▶ _Work task_
Repeat exactly the stretch of lines that starts with the one containing "Give me SVG masks for anything matching 'liver'." and ends with the last line of the material. Leave out pictures.

Material to process: Begin

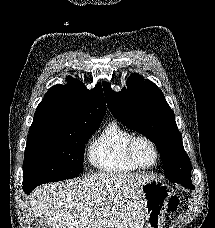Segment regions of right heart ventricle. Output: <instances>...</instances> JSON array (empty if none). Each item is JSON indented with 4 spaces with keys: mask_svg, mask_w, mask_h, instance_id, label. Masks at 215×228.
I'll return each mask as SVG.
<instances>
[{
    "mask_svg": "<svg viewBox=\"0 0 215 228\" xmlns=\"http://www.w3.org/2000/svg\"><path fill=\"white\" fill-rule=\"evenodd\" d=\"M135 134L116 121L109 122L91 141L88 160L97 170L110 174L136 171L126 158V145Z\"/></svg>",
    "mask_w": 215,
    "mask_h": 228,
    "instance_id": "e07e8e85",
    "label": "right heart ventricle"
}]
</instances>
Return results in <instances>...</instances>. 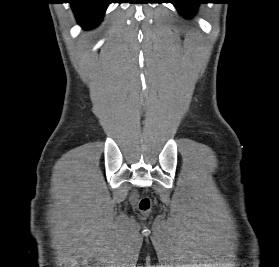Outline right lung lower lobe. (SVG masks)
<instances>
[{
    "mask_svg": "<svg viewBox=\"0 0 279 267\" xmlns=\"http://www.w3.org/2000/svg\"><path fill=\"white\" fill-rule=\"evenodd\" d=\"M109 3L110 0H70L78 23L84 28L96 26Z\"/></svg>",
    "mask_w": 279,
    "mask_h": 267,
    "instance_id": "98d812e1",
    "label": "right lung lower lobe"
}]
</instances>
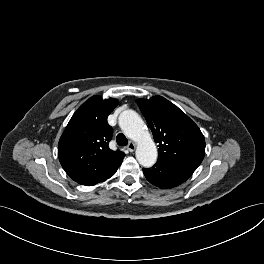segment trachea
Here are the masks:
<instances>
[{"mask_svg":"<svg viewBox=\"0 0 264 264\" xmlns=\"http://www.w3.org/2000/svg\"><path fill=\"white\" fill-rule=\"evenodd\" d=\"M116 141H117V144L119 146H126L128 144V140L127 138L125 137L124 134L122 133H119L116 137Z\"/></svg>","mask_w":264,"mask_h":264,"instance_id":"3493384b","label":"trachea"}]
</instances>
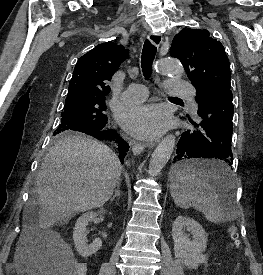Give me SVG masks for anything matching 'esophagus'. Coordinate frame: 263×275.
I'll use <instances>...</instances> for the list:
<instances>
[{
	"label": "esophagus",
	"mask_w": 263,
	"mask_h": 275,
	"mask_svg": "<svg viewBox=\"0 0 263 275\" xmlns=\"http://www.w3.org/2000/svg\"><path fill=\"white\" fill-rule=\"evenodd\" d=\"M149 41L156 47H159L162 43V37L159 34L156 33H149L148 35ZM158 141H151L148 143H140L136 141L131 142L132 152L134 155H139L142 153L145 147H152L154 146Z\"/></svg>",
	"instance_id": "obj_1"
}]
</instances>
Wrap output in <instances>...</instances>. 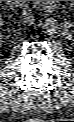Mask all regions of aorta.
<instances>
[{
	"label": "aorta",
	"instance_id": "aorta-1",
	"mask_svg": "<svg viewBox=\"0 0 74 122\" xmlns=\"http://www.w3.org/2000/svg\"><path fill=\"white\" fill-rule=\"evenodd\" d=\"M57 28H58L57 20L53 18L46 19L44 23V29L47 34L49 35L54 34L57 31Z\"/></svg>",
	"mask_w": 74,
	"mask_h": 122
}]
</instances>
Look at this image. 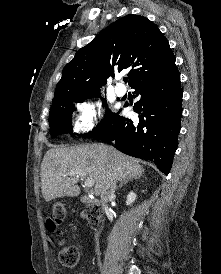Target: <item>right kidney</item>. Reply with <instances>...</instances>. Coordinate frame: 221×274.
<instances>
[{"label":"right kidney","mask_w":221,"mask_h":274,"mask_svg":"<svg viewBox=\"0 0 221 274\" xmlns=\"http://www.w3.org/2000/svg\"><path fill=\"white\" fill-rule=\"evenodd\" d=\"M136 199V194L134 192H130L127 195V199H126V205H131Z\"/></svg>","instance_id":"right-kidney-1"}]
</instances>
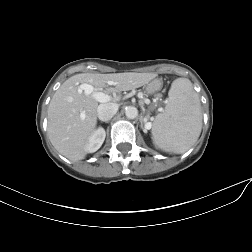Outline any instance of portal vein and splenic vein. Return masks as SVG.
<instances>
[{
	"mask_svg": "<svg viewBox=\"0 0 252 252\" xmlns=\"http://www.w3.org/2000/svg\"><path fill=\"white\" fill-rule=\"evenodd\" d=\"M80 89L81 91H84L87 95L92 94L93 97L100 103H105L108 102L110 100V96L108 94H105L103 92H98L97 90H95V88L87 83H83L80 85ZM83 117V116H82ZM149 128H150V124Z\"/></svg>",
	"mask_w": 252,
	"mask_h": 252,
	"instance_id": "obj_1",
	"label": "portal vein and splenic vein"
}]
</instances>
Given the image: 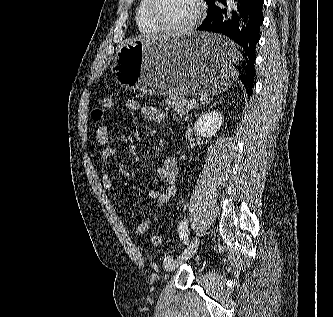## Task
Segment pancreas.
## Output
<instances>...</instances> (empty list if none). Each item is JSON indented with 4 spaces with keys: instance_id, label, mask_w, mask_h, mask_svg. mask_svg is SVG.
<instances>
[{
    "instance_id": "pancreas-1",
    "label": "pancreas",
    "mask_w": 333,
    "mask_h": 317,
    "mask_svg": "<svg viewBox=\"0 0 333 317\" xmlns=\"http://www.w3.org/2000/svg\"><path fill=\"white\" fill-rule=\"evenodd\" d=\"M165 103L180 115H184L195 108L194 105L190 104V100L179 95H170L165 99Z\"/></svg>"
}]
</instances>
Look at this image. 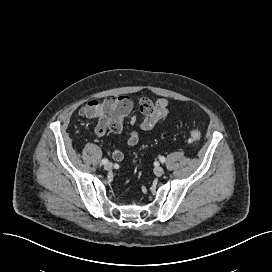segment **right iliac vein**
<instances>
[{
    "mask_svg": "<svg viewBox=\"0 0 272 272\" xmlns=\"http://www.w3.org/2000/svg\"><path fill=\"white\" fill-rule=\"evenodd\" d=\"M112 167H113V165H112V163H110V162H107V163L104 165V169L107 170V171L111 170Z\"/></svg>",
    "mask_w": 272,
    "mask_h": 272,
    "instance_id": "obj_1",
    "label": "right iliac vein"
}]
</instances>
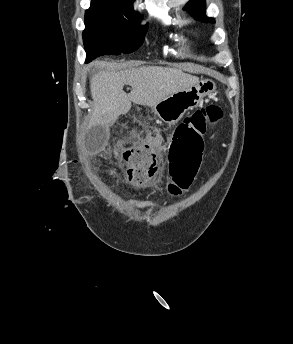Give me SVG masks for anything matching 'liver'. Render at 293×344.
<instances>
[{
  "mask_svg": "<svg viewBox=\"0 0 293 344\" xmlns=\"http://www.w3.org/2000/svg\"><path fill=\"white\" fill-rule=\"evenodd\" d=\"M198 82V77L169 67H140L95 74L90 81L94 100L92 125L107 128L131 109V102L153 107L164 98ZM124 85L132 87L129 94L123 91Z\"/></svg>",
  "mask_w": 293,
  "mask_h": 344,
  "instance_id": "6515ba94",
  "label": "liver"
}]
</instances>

Material to process: End

▶ _Answer space_
Give me SVG masks for anything matching 'liver'. Render at 293×344.
<instances>
[{
  "mask_svg": "<svg viewBox=\"0 0 293 344\" xmlns=\"http://www.w3.org/2000/svg\"><path fill=\"white\" fill-rule=\"evenodd\" d=\"M198 82V77L169 67H140L95 74L90 81L94 100L92 125L107 128L131 109V102L153 107L164 98ZM124 85L132 87L129 94L123 91Z\"/></svg>",
  "mask_w": 293,
  "mask_h": 344,
  "instance_id": "6515ba94",
  "label": "liver"
}]
</instances>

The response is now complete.